> [Exercise brief]: Copy each line of the records that includes "user".

(Saved data entries)

- Opening Delimiter -

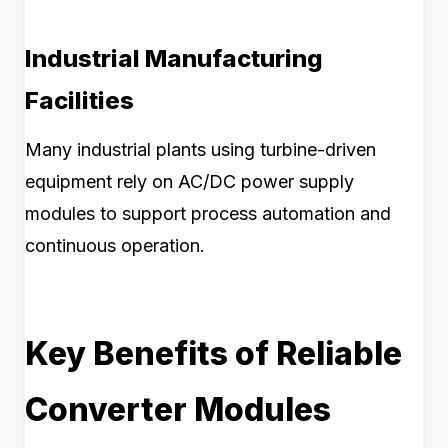
Industrial Manufacturing
Facilities
Many industrial plants using turbine-driven
equipment rely on AC/DC power supply
modules to support process automation and
continuous operation.
Key Benefits of Reliable
Converter Modules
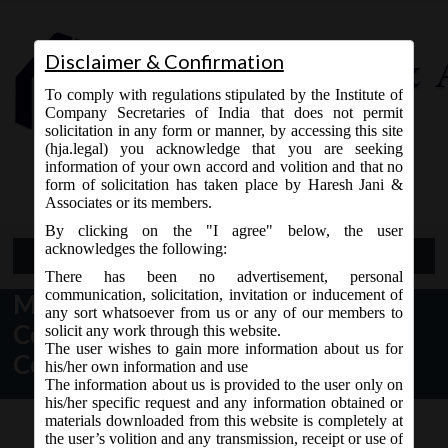
Disclaimer & Confirmation
To comply with regulations stipulated by the Institute of
Company Secretaries of India that does not permit
solicitation in any form or manner, by accessing this site
(hja.legal) you acknowledge that you are seeking
Contact Us
information of your own accord and volition and that no
9765868294
form of solicitation has taken place by Haresh Jani &
Associates or its members.
By clicking on the "I agree" below, the user
acknowledges the following:
Open Menu
There has been no advertisement, personal
communication, solicitation, invitation or inducement of
MCA Order Dated 18/09/19 –
any sort whatsoever from us or any of our members to
Constituted the Company Law
solicit any work through this website.
The user wishes to gain more information about us for
Committee.
his/her own information and use
The information about us is provided to the user only on
his/her specific request and any information obtained or
materials downloaded from this website is completely at
the user’s volition and any transmission, receipt or use of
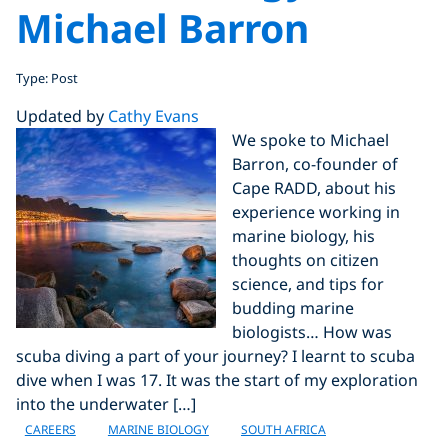
Michael Barron
Type: Post
Updated by
Cathy Evans
We spoke to Michael
Barron, co-founder of
Cape RADD, about his
experience working in
marine biology, his
thoughts on citizen
science, and tips for
budding marine
biologists… How was
scuba diving a part of your journey? I learnt to scuba
dive when I was 17. It was the start of my exploration
into the underwater […]
CAREERS
MARINE BIOLOGY
SOUTH AFRICA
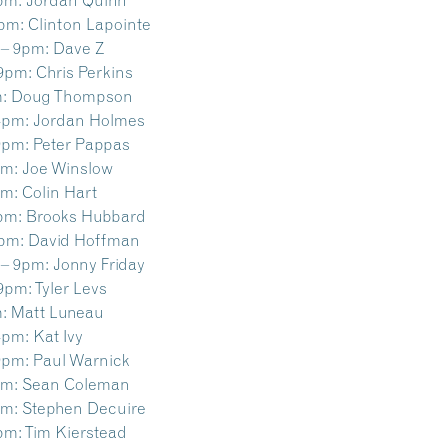
9pm:
Clinton Lapointe
 – 9pm:
Dave Z
 9pm:
Chris Perkins
:
Doug Thompson
4pm:
Jordan Holmes
9pm:
Peter Pappas
pm:
Joe Winslow
pm:
Colin Hart
pm:
Brooks Hubbard
9pm:
David Hoffman
 – 9pm:
Jonny Friday
 9pm:
Tyler Levs
:
Matt Luneau
4pm:
Kat Ivy
9pm:
Paul Warnick
pm:
Sean Coleman
pm:
Stephen Decuire
pm:
Tim Kierstead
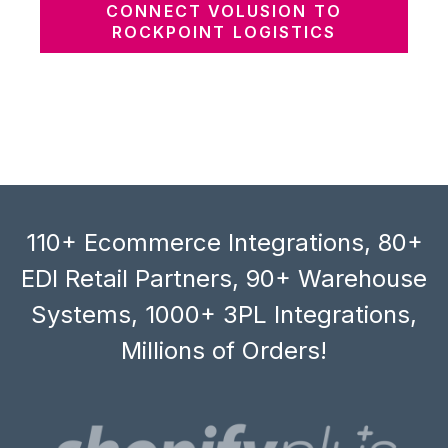
CONNECT VOLUSION TO
ROCKPOINT LOGISTICS
110+ Ecommerce Integrations, 80+
EDI Retail Partners, 90+ Warehouse
Systems, 1000+ 3PL Integrations,
Millions of Orders!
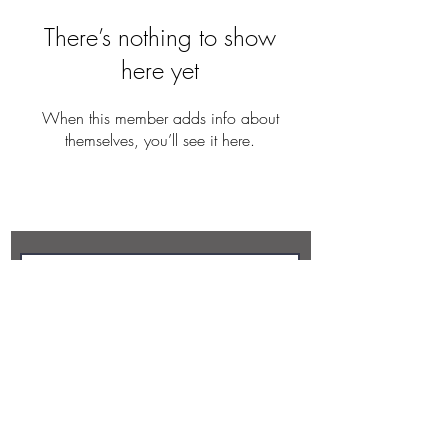
There’s nothing to show
here yet
When this member adds info about
themselves, you’ll see it here.
REBECCA BUTLER
Subscribe Now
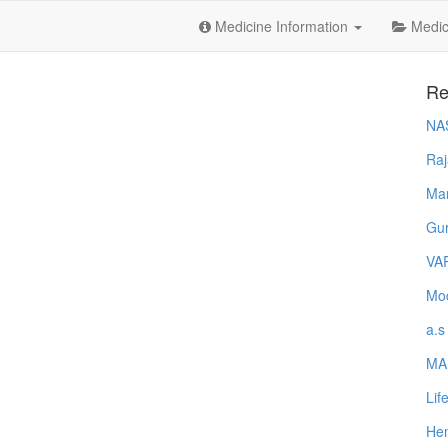
Medicine Information
Medica
Re
NA
Raj
Ma
Gur
VA
Mod
a.s
MA
Lif
Hem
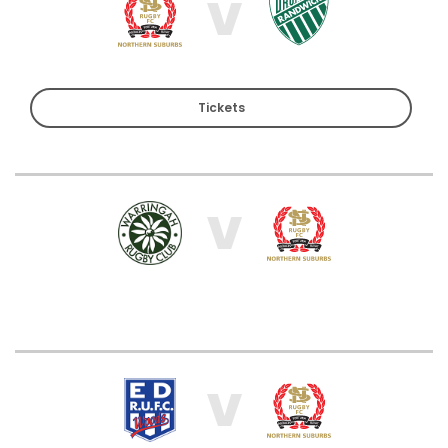
V
Tickets
V
V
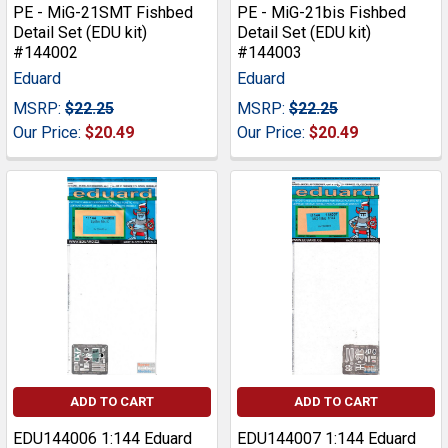
PE - MiG-21SMT Fishbed
PE - MiG-21bis Fishbed
Detail Set (EDU kit)
Detail Set (EDU kit)
#144002
#144003
Eduard
Eduard
MSRP:
$22.25
MSRP:
$22.25
Our Price:
$20.49
Our Price:
$20.49
ADD TO CART
ADD TO CART
EDU144006 1:144 Eduard
EDU144007 1:144 Eduard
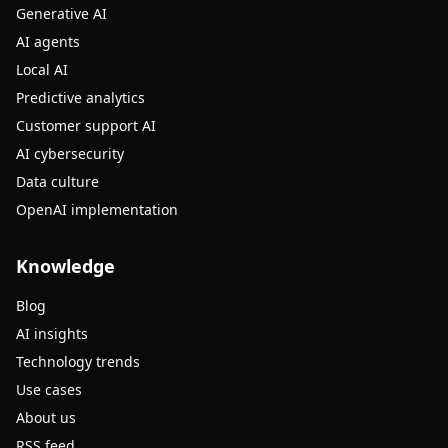
Generative AI
AI agents
Local AI
Predictive analytics
Customer support AI
AI cybersecurity
Data culture
OpenAI implementation
Knowledge
Blog
AI insights
Technology trends
Use cases
About us
RSS feed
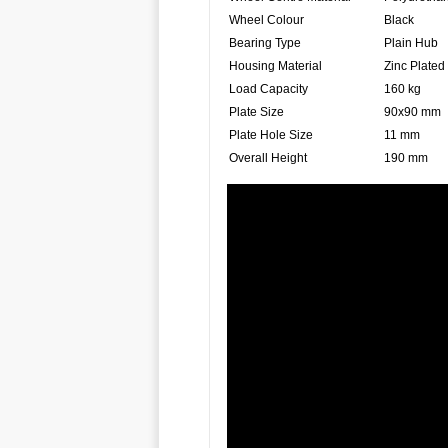
Wheel Colour
Black
Bearing Type
Plain Hub
Housing Material
Zinc Plated
Load Capacity
160 kg
Plate Size
90x90 mm
Plate Hole Size
11 mm
Overall Height
190 mm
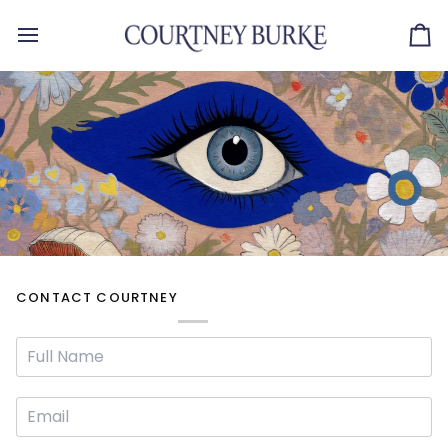
Skip
to
Ca
content
CONTACT COURTNEY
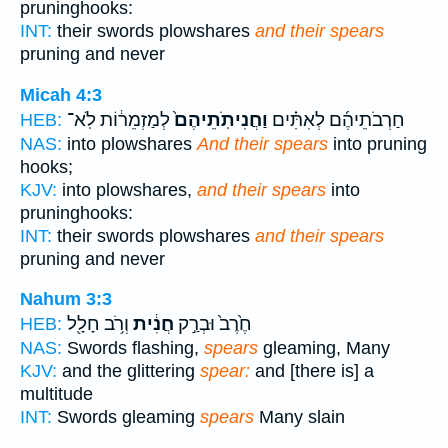
pruninghooks:
INT:
their swords plowshares
and their spears
pruning and never
Micah 4:3
לְמַזְמֵר֔וֹת לֹֽא־
וַחֲנִיתֹֽתֵיהֶם֙
חַרְבֹתֵיהֶ֜ם לְאִתִּ֗ים
HEB:
NAS:
into plowshares
And their spears
into pruning
hooks;
KJV:
into plowshares,
and their spears
into
pruninghooks:
INT:
their swords plowshares
and their spears
pruning and never
Nahum 3:3
וְרֹ֥ב חָלָ֖ל
חֲנִ֔ית
חֶ֙רֶב֙ וּבְרַ֣ק
HEB:
NAS:
Swords flashing,
spears
gleaming, Many
KJV:
and the glittering
spear:
and [there is] a
multitude
INT:
Swords gleaming
spears
Many slain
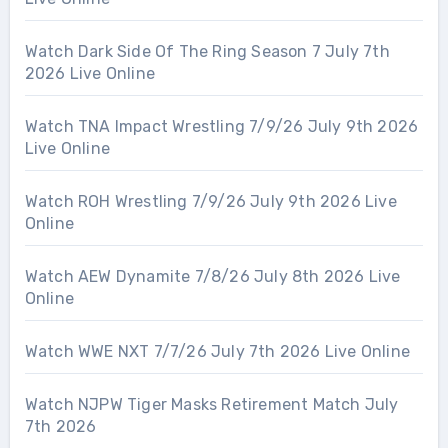
Watch Dark Side Of The Ring Season 7 July 7th
2026 Live Online
Watch TNA Impact Wrestling 7/9/26 July 9th 2026
Live Online
Watch ROH Wrestling 7/9/26 July 9th 2026 Live
Online
Watch AEW Dynamite 7/8/26 July 8th 2026 Live
Online
Watch WWE NXT 7/7/26 July 7th 2026 Live Online
Watch NJPW Tiger Masks Retirement Match July
7th 2026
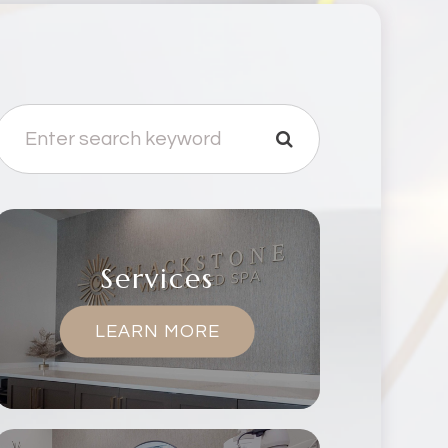
Services
LEARN MORE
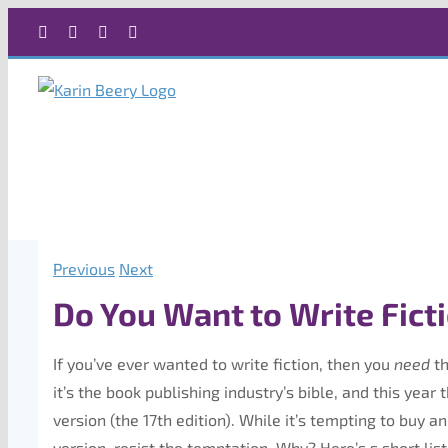
Skip
Facebook
X
Instagram
Rss
to
content
Previous
Next
Do You Want to Write Fict
If you’ve ever wanted to write fiction, then you
need
th
it’s the book publishing industry’s bible, and this yea
version (the 17th edition). While it’s tempting to buy a
version, resist the temptation. Why? Here’s s short lis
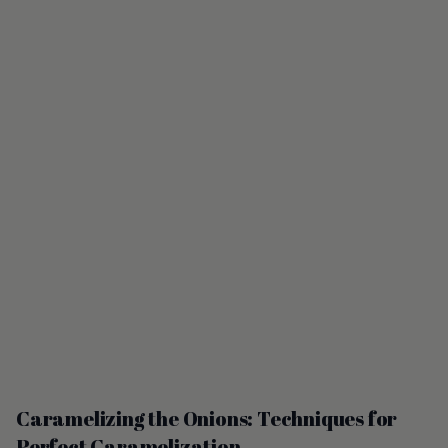
Caramelizing the Onions: Techniques for
Perfect Caramelization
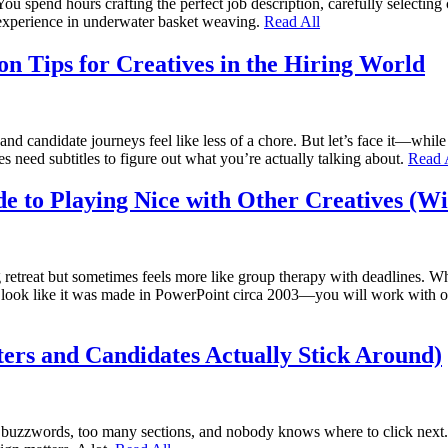
ou spend hours crafting the perfect job description, carefully selecting
s experience in underwater basket weaving.
Read All
n Tips for Creatives in the Hiring World
d candidate journeys feel like less of a chore. But let’s face it—while 
s need subtitles to figure out what you’re actually talking about.
Read 
de to Playing Nice with Other Creatives (W
g retreat but sometimes feels more like group therapy with deadlines.
n’t look like it was made in PowerPoint circa 2003—you will work with ot
ters and Candidates Actually Stick Around)
 buzzwords, too many sections, and nobody knows where to click next. W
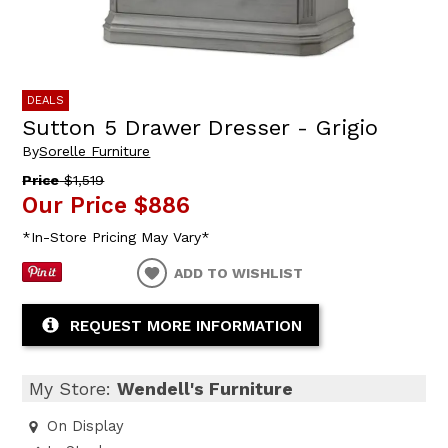
DEALS
Sutton 5 Drawer Dresser - Grigio
By
Sorelle Furniture
Price
$1,519
Our Price
$886
*In-Store Pricing May Vary*
ADD TO WISHLIST
REQUEST MORE INFORMATION
My Store:
Wendell's Furniture
On Display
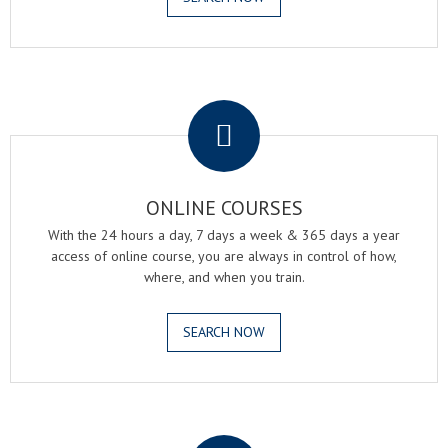
.
ONLINE COURSES
With the 24 hours a day, 7 days a week & 365 days a year
access of online course, you are always in control of how,
where, and when you train.
SEARCH NOW
.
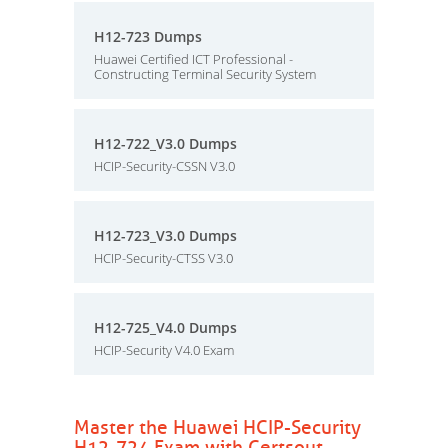
H12-723 Dumps
Huawei Certified ICT Professional -
Constructing Terminal Security System
H12-722_V3.0 Dumps
HCIP-Security-CSSN V3.0
H12-723_V3.0 Dumps
HCIP-Security-CTSS V3.0
H12-725_V4.0 Dumps
HCIP-Security V4.0 Exam
Master the Huawei HCIP-Security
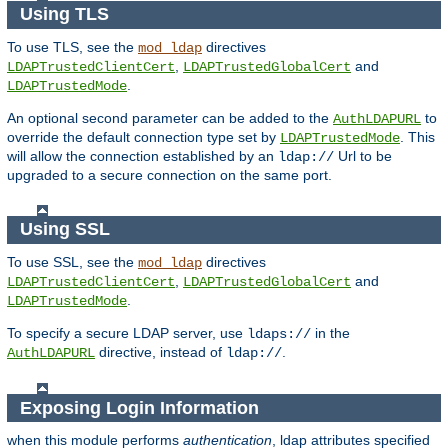
Using TLS
To use TLS, see the
directives
mod_ldap
,
and
LDAPTrustedClientCert
LDAPTrustedGlobalCert
.
LDAPTrustedMode
An optional second parameter can be added to the
to
AuthLDAPURL
override the default connection type set by
. This
LDAPTrustedMode
will allow the connection established by an
Url to be
ldap://
upgraded to a secure connection on the same port.
Using SSL
To use SSL, see the
directives
mod_ldap
,
and
LDAPTrustedClientCert
LDAPTrustedGlobalCert
.
LDAPTrustedMode
To specify a secure LDAP server, use
in the
ldaps://
directive, instead of
.
AuthLDAPURL
ldap://
Exposing Login Information
when this module performs
authentication
, ldap attributes specified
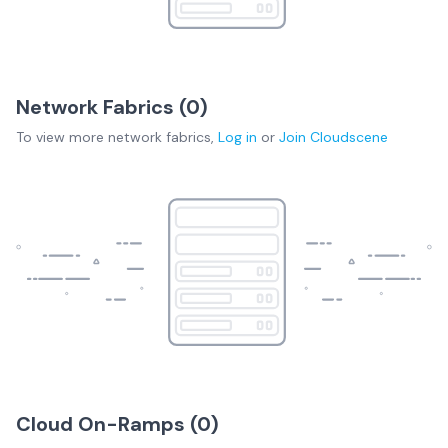
Network Fabrics (
0
)
To view more
network fabrics
,
Log in
or
Join
Cloudscene
Cloud On-Ramps (
0
)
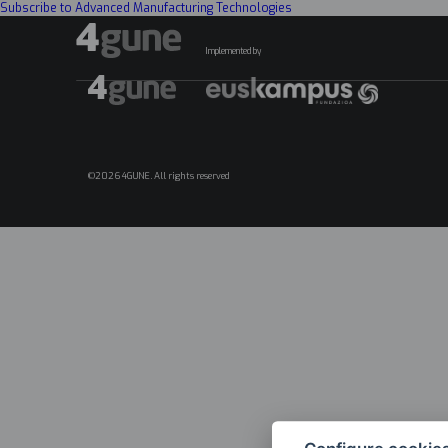
Subscribe to Advanced Manufacturing Technologies
Implemented by
©2026 4GUNE. All rights reserved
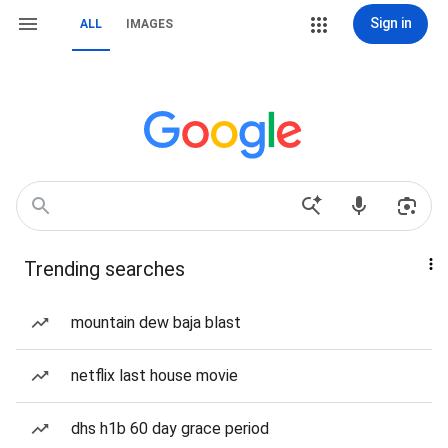
Sign in
ALL
IMAGES
Trending searches
mountain dew baja blast
netflix last house movie
dhs h1b 60 day grace period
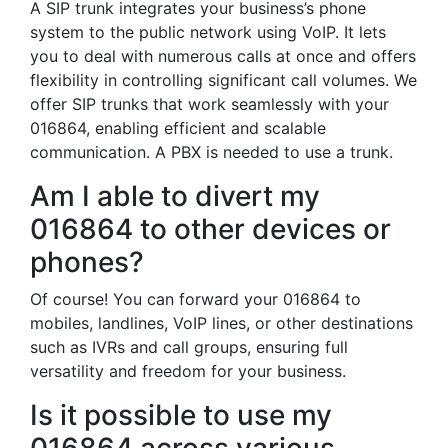
A SIP trunk integrates your business’s phone
system to the public network using VoIP. It lets
you to deal with numerous calls at once and offers
flexibility in controlling significant call volumes. We
offer SIP trunks that work seamlessly with your
016864, enabling efficient and scalable
communication. A PBX is needed to use a trunk.
Am I able to divert my
016864 to other devices or
phones?
Of course! You can forward your 016864 to
mobiles, landlines, VoIP lines, or other destinations
such as IVRs and call groups, ensuring full
versatility and freedom for your business.
Is it possible to use my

- Closing Delimiter -

> [Answer to this problem]:
By clicking on the "I agree" below, the user
The user wishes to gain more information about us for
The information about us is provided to the user only on
the user’s volition and any transmission, receipt or use of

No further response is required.